Faisant une large place au contexte de l’islam, dont il relève que c’est la deuxième plus importante religion dans le monde et en France, le père de La Hougue nous invite à regarder positivement ce qui se vit dans les autres religions. Sans nier les différences fondamentales entre les religions, sans opter pour un relativisme ou un syncrétisme, il nous invite à “faire crédit à l’autre du meilleur” de ce que sa foi énonce et de ce qu’il vit dans sa foi. Malgré les tensions qui peuvent exister entre les représentations religieuses, il nous appelle à reconnaître la cohérence propre à chaque manière spécifique de confesser, vivre et célébrer sa foi. Ainsi pour les musulmans, explique-t-il par exemple, “c’est au nom d’un infini sens de l’unicité de Dieu que l’idée d’incarnation est refusée et au nom d’un immense respect pour le prophète Jésus que l’idée d’une mort sur la croix est refusée” (p.169). C’est donc avec estime que nous pouvons considérer les “rites sacrés” des autres, car “toute prière authentique est inspirée par l’Esprit Saint et arrive en dernière analyse à Dieu”.
Faire crédit à l’autre du meilleur de sa foi s’avère une démarche d’”ouverture féconde” (p.154), car elle est pour le croyant la source d’un approfondissement de sa relation à Dieu. Le chrétien doit en effet tenir que “l’offre de salut proposée par le Christ concerne bien l’humanité entière” et que le don que Dieu fait de lui-même aux hommes “passe toujours (…) par la médiation de Jésus-Christ et l’œuvre de son Esprit” (p.163). Il est appelé à reconnaître que les “rayons de la vérité”, que le concile Vatican II invitait à découvrir dans les autres religions, nourrissent la foi de leurs fidèles, les rendent plus ouverts à Dieu et aux autres (p.159) et peuvent ainsi se voir reconnaître, en termes chrétiens, “une valeur salvifique”.
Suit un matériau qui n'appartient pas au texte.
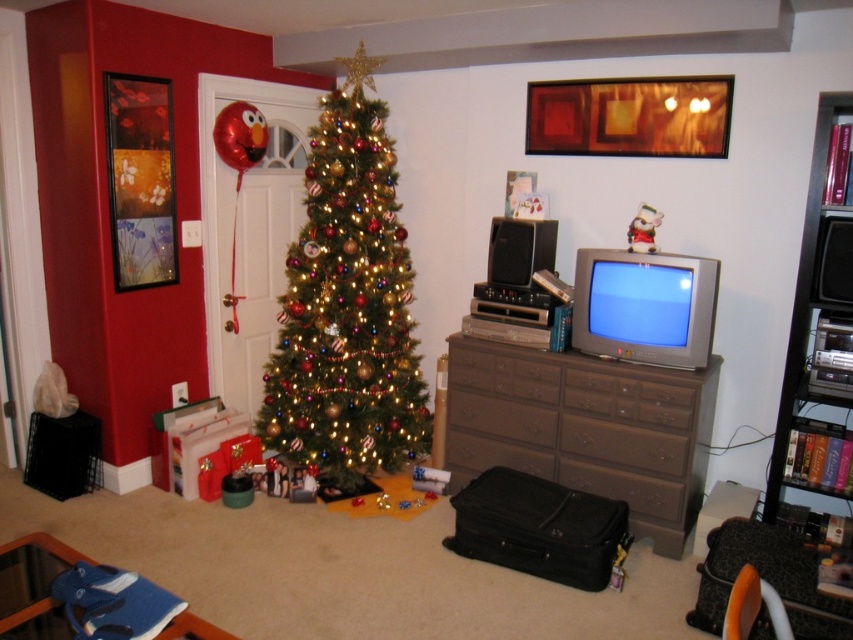 Does shiny gold christmas tree at center have a lesser width compared to brown matte dresser at center?

Yes, shiny gold christmas tree at center is thinner than brown matte dresser at center.

The image size is (853, 640). Find the location of `shiny gold christmas tree at center`. shiny gold christmas tree at center is located at coordinates (347, 305).

Does shiny gold christmas tree at center appear on the left side of white glossy santa at upper center?

Yes, shiny gold christmas tree at center is to the left of white glossy santa at upper center.

Between shiny gold christmas tree at center and white glossy santa at upper center, which one is positioned lower?

shiny gold christmas tree at center is below.

Is point (346, 481) positioned in front of point (647, 246)?

No, it is not.

The width and height of the screenshot is (853, 640). Identify the location of shiny gold christmas tree at center. (347, 305).

Does brown matte dresser at center have a greater height compared to white glossy santa at upper center?

Correct, brown matte dresser at center is much taller as white glossy santa at upper center.

Between point (656, 376) and point (651, 218), which one is positioned behind?

Positioned behind is point (651, 218).

Which is behind, point (480, 460) or point (642, 241)?

Positioned behind is point (480, 460).

I want to click on brown matte dresser at center, so click(585, 428). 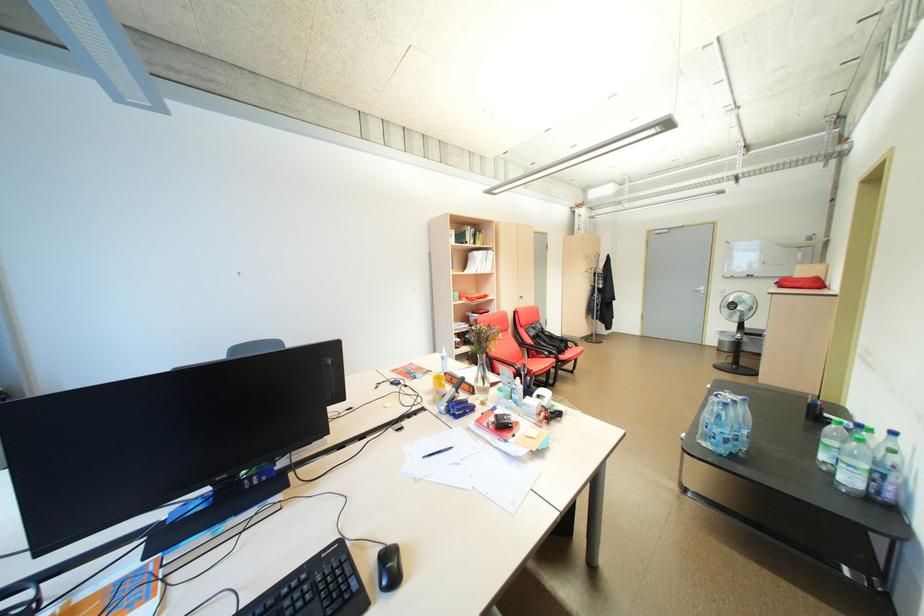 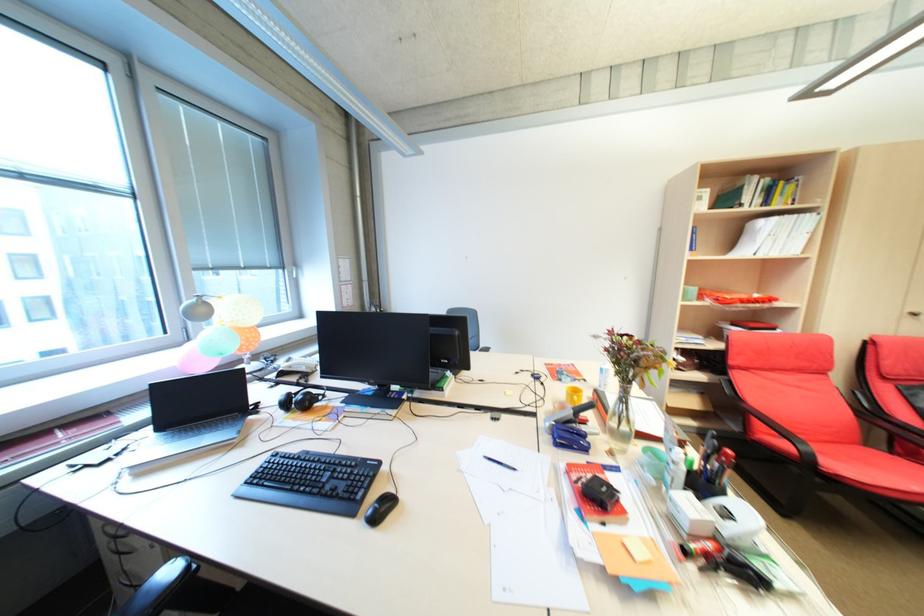 Question: Based on the continuous images, in which direction is the camera rotating? Reply with the corresponding letter.

Choices:
 (A) Left
 (B) Right
 (C) Up
 (D) Down

Answer: (A) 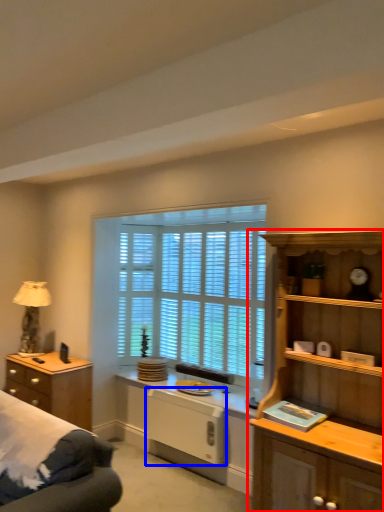 Question: Which of the following is the farthest to the observer, cabinetry (highlighted by a red box) or appliance (highlighted by a blue box)?

Choices:
 (A) cabinetry
 (B) appliance

Answer: (B)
Cohérent et bien argumenté, ce livre appelle donc le chrétien à considérer positivement ce qui se vit dans les autres religions. Il répond de façon construite et convaincante à bien des questions que font naître, en nous et autour de nous, le pluralisme religieux et le dialogue interreligieux. Il se conclut par l’appel à une collaboration salutaire entre chrétiens et non-chrétiens, notamment pour les œuvres faites auprès des plus petits et des plus pauvres : car c’est participer ici et maintenant à la venue du règne de Dieu (pp.170-171).
Bertrand Wallon
Secrétaire général des Amis de l’IDEO
Administrateur de Chrétiens de la Méditerranée
1 Le père Henri de La Hougue est un théologien, actuellement curé de la paroisse Saint-Sulpice à Paris, et spécialiste de la théologie des religions qu’il enseigne à l’Institut de Science et de Théologie des Religions (ISTR) de l’Institut catholique de Paris. Il est de longue date engagé dans le dialogue islamo-chrétien, au sein du Groupe de Recherche Islamo-Chrétien (le GRIC). Il est l’auteur de plusieurs ouvrages, dont L’estime de la foi des autres.- Desclée de Brouwer, 2011 et, avec Saeid Jazari Mamoei, Dieu est-il l’auteur de la Bible et du Coran ? – Salvator, 2016.